STYLIGHT grew a lot – 200% in terms of employees in the last year. A lot of contracts got signed, new shops got acquired and a few more countries can enjoy the plattform. We employ people from over a dozen different countries speaking more than ten different languages, men and women and a broad age range from 18 to 41.
Those numbers are impressive on their own, but they become even more stunning if you take the circumstances into account. Our colleagues origin from five continents, some are separated from their hometowns by over 10.000 km. This intense combination and the wide variety of cultural backgrounds, interests and special needs make user management a special tasks on the daily schedule.
This fragmentation obviously can create serious confusions and cause severe troubles both for new employees as for Human Ressources, Accounting, Controlling and Legal. Let me now shed some light on two of our small gimmicks the Infrastructure-Department provides- Both are not a big deal to set up in the first place but ease some of the hassle and pain our international employees struggle with.
English is naturally the language of choice in the office, including Software and Computers throughout the entire company. Usually all employees are fairly quick in adapting to these new and sometimes unused conditions. Typing and a non-native keyboard, however, proves to be very difficult and time-consuming to get used to (e.g. switching from QWERTZ/QWERTY to AZERTY or vice versa).
We tackle this by categorizing users into groups representing their nationality to provide a convenient localization. To achieve so we apply keyboard layouts via GPOs based on those groups both during login and in the OS itself to play nicely along our roaming profiles. Additionally, all Microsoft Office Installations include spell check for a vast variety of languages. On the hardware-side we stock on a big range of physical keyboards to match the OS settings.
These GPOs apply a set of registry inserts on a user configuration level. All are structured in the same way. A key update is executed for every keyboard layout to be updated. This is not necessarily the most performant way but ensures a consistent layout across the whole domain since Windows 7 can reset the language settings on reboots in some cases.
For a french employee the first key to be placed looks like this:
Key path: Keyboard LayoutPreload
Value name: 1
Value type: REG_SZ
Value data: 0000040c
Furthermore english and german layouts are placed to help admins during onsite support. You simply increment the value name and setting the value according to the language. These codes can be found in this key: HKEY_LOCAL_MACHINESYSTEMCurrentControlSetControlKeyboard LayoutDosKeybCodes
2. Keep in touch
The first weeks in a new job are always the toughest. This rule of thumb even more applies if you are on the other side of the globe living on a student’s budget without broadband internet at your new flat and with little to no social connections yet.
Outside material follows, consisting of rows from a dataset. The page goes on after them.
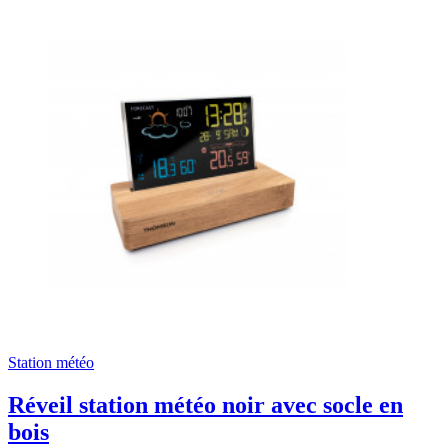
Station météo
Réveil station météo noir avec socle en
bois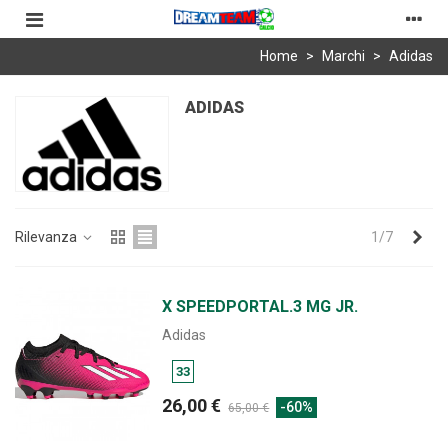
Home
>
Marchi
>
Adidas
ADIDAS
Suc
Rilevanza
1/7
X SPEEDPORTAL.3 MG JR.
Adidas
33
26,00 €
-60%
65,00 €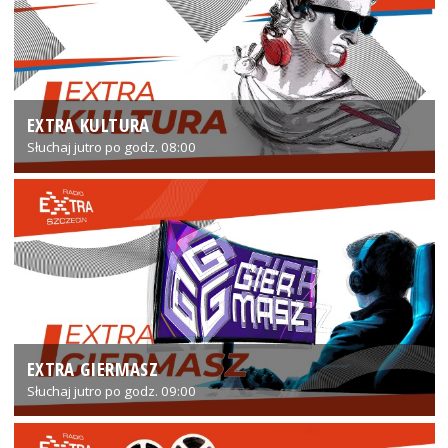
EXTRA KULTURA
Słuchaj jutro po godz. 08:00
EXTRA GIERMASZ
Słuchaj jutro po godz. 09:00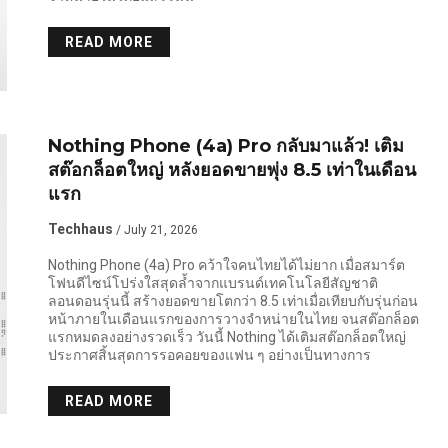
READ MORE
Nothing Phone (4a) Pro กลับมาแล้ว! เติม
สต๊อกล็อตใหญ่ หลังยอดขายพุ่ง 8.5 เท่าในเดือน
แรก
Techhaus
/ July 21, 2026
Nothing Phone (4a) Pro คว้าใจคนไทยได้ไม่ยาก เมื่อสมาร์ต
โฟนดีไซน์โปร่งใสสุดล้ำจากแบรนด์เทคโนโลยีสัญชาติ
ลอนดอนรุ่นนี้ สร้างยอดขายโตกว่า 8.5 เท่าเมื่อเทียบกับรุ่นก่อน
หน้าภายในเดือนแรกของการวางจำหน่ายในไทย จนสต๊อกล็อต
แรกหมดลงอย่างรวดเร็ว วันนี้ Nothing ได้เติมสต๊อกล็อตใหญ่
ประกาศสิ้นสุดการรอคอยของแฟน ๆ อย่างเป็นทางการ
READ MORE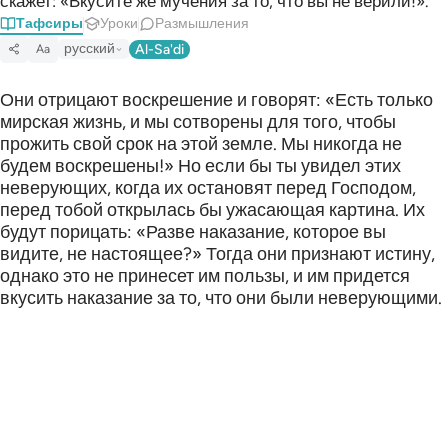
скажет: «Вкусите же мучения за то, что вы не верили!».
Тафсиры
Уроки
Размышления
русский
Al-Sa'di
Aa
Они отрицают воскрешение и говорят: «Есть только
мирская жизнь, и мы сотворены для того, чтобы
прожить свой срок на этой земле. Мы никогда не
будем воскрешены!» Но если бы ты увидел этих
неверующих, когда их остановят перед Господом,
перед тобой открылась бы ужасающая картина. Их
будут порицать: «Разве наказание, которое вы
видите, не настоящее?» Тогда они признают истину,
однако это не принесет им пользы, и им придется
вкусить наказание за то, что они были неверующими.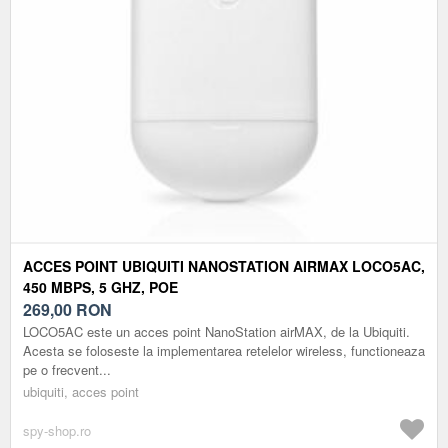
ACCES POINT UBIQUITI NANOSTATION AIRMAX LOCO5AC,
450 MBPS, 5 GHZ, POE
269,00
RON
LOCO5AC este un acces point NanoStation airMAX, de la Ubiquiti.
Acesta se foloseste la implementarea retelelor wireless, functioneaza
pe o frecvent...
ubiquiti, acces point
spy-shop.ro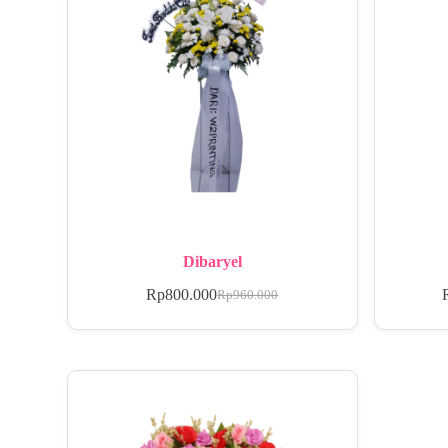
Dibaryel
Rp
800.000
Rp
960.000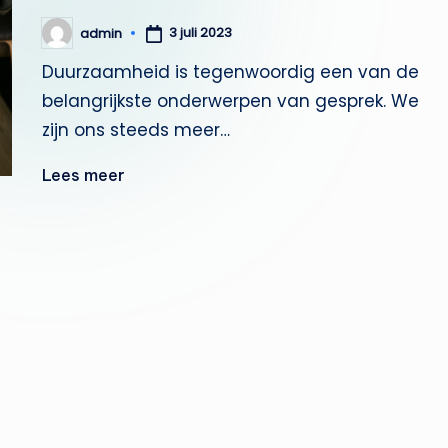
3 juli 2023
admin
Geplaatst
door
Duurzaamheid is tegenwoordig een van de
belangrijkste onderwerpen van gesprek. We
zijn ons steeds meer…
Lees meer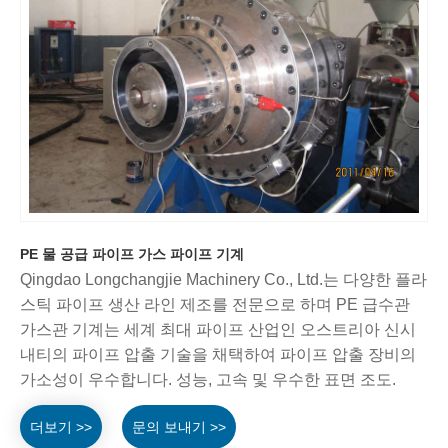
PE 물 공급 파이프 가스 파이프 기계
Qingdao Longchangjie Machinery Co., Ltd.는 다양한 플라
스틱 파이프 생산 라인 제조를 전문으로 하며 PE 급수관
가스관 기계는 세계 최대 파이프 산업인 오스트리아 신시
내티의 파이프 압출 기술을 채택하여 파이프 압출 장비의
가소성이 우수합니다. 성능, 고속 및 우수한 표면 조도.
더보기 >>
문의 보내기 >>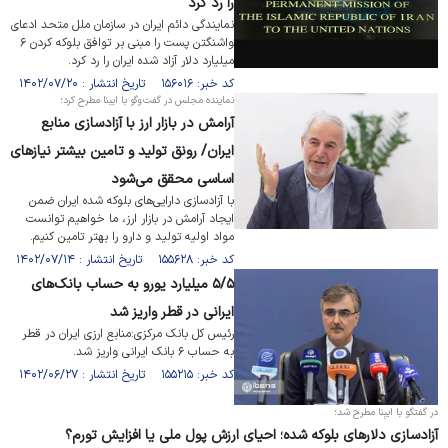
را رد کرد
نمایندگی دائم ایران در سازمان ملل متحد ادعای
واشنگتن پست را مبنی بر توافق بلوکه کردن ۶
میلیارد دلار آزاد شده ایران را رد کرد.
کد خبر: ۱۵۶۰۱۶ تاریخ انتشار : ۱۴۰۲/۰۷/۲۰
نماینده مجلس در گفت‌وگو با ایبنا مطرح کرد؛
آرامش در بازار ارز با آزادسازی منابع
ایران/ رونق تولید و تامین بیشتر نیاز‌های
اساسی محقق می‌شود
با آزادسازی دارایی‌های بلوکه شده ایران ضمن
ایجاد آرامش در بازار ارز، ما خواهیم توانست
مواد اولیه تولید و دارو را بهتر تامین کنیم.
کد خبر: ۱۵۵۶۲۸ تاریخ انتشار : ۱۴۰۲/۰۷/۱۴
۵/۵ میلیارد یورو به حساب بانک‌های
ایرانی در قطر واریز شد
رئیس کل بانک مرکزی:منابع ارزی ایران در قطر
به حساب ۶ بانک ایرانی واریز شد.
کد خبر: ۱۵۵۲۱۵ تاریخ انتشار : ۱۴۰۲/۰۶/۲۷
در گفتگو با ایبِنا مطرح شد؛
آزادسازی دلارهای بلوکه شده؛ احیای ارزش پول ملی یا افزایش تورم؟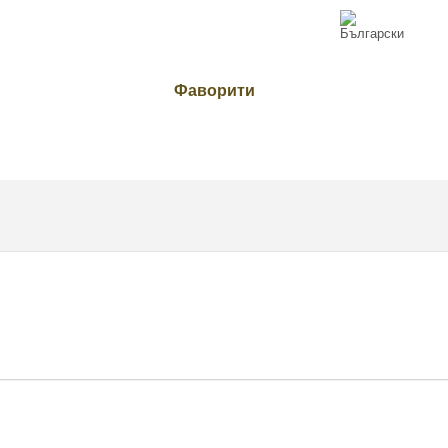
Фаворити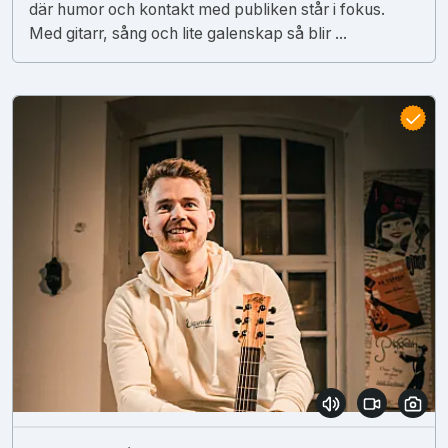
där humor och kontakt med publiken står i fokus.
Med gitarr, sång och lite galenskap så blir ...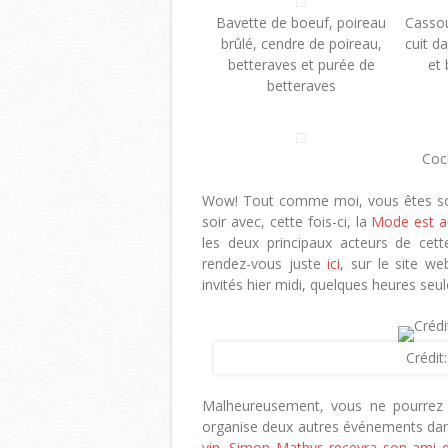
Bavette de boeuf, poireau
Cassou
brûlé, cendre de poireau,
cuit d
betteraves et purée de
et
betteraves
Cock
Wow! Tout comme moi, vous êtes sou
soir avec, cette fois-ci, la
Mode est a
les deux principaux acteurs de cett
rendez-vous juste
ici
, sur le site w
invités hier midi, quelques heures se
Crédit
Malheureusement, vous ne pourrez ê
organise deux autres événements dan
vin
,
Simon Mathys recevra son ami d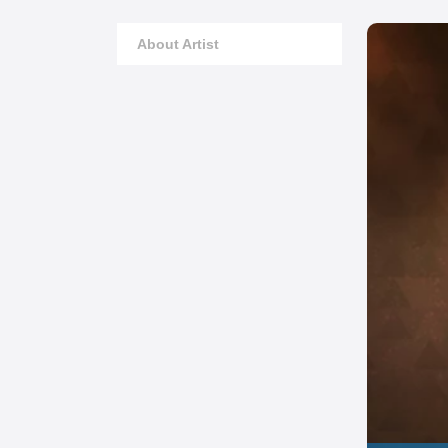
About Artist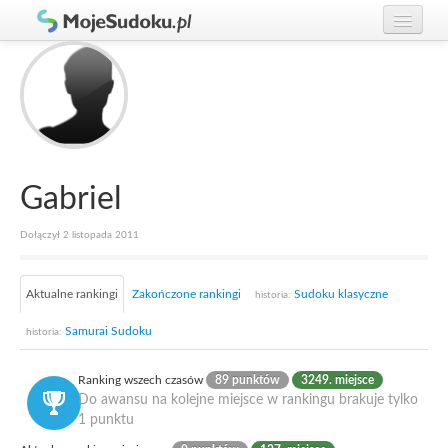
Graj w Sudoku!
zaloguj się
Zasady Sudoku
załóż konto
Rankingi
Gracze
Gabriel
Dołączył 2 listopada 2011
Aktualne rankingi
Zakończone rankingi
Sudoku klasyczne
historia:
Samurai Sudoku
historia:
Ranking wszech czasów
89 punktów
3249. miejsce
Do awansu na kolejne miejsce w rankingu brakuje tylko
1 punktu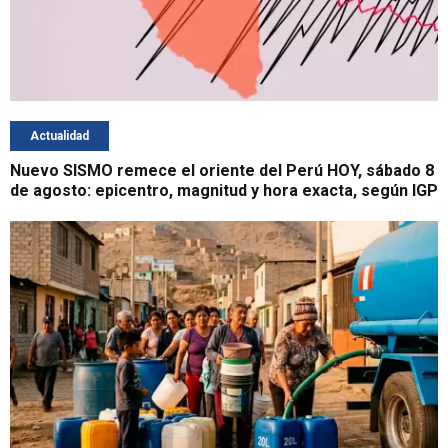
Actualidad
Nuevo SISMO remece el oriente del Perú HOY, sábado 8
de agosto: epicentro, magnitud y hora exacta, según IGP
As a caring sysadmin you can easily established a couple of measures both you and your users can benefit from. The solutions should be easy to use, even for technically less experienced users, without compromising network security for the business. After evaluating a couple of options we settled for a separate WIFI designed for BYOD – after all, skyping home from your iPad is as convenient as it can get.
A little background on our setting: we already operate a SSO-WIFI accessible to domain users exclusively by authenticating them via RADIUS during login. Aerohive offers excellent hardware for this case – controllerless cloud managed Access Points. The APs are furthermore capable of running multiple SSIDs simultaneously without performance degradation.
For the BYOD-WIFI we then leveraged these capabilities. Base is a broadcasted SSID secured by grouped WPA2-PSKs (a nifty feature Aerohive offers). And here the first issue arises: Both networks need to be completely separated from each other to ensure the AAA protocol. Obvious choice is VLANing. Business traffic flows unflagged, everything else if flagged. The Guest-VLAN terminates at the firewall where a correlating ruleset enforces further traffic separating until it reaches the gateway. In the same step a couple of rules are applied to the guest wifi to prevent abuse (copyright infringements, porn and the like). As an additional layer of security Client separation is enforced by the Access Points. Finally, IP addresses are managed by a separate DHCP issuing Class C addresses (opposed to the class b subnet we use on the business network).
But why did I choose to flag only the guest traffic? Well, first there flexibility. If there ever should arise a need to further increase granularity of our VLANs this is the route to take. Introducing further VLANs later on is easier than adjusting existing logics.
Second it eases introducing a (not yet implemented) QoS ruleset to ensure performance.
Third manageability. Both on our switches and the firewalls its just more comprehensive and therefore more failureproof.
To end this – two reports regarding WIFI utilization by time and by SSID. The graphics nicely show traffic on the guest WIFI (monaco-guest) picking up during lunch and after work.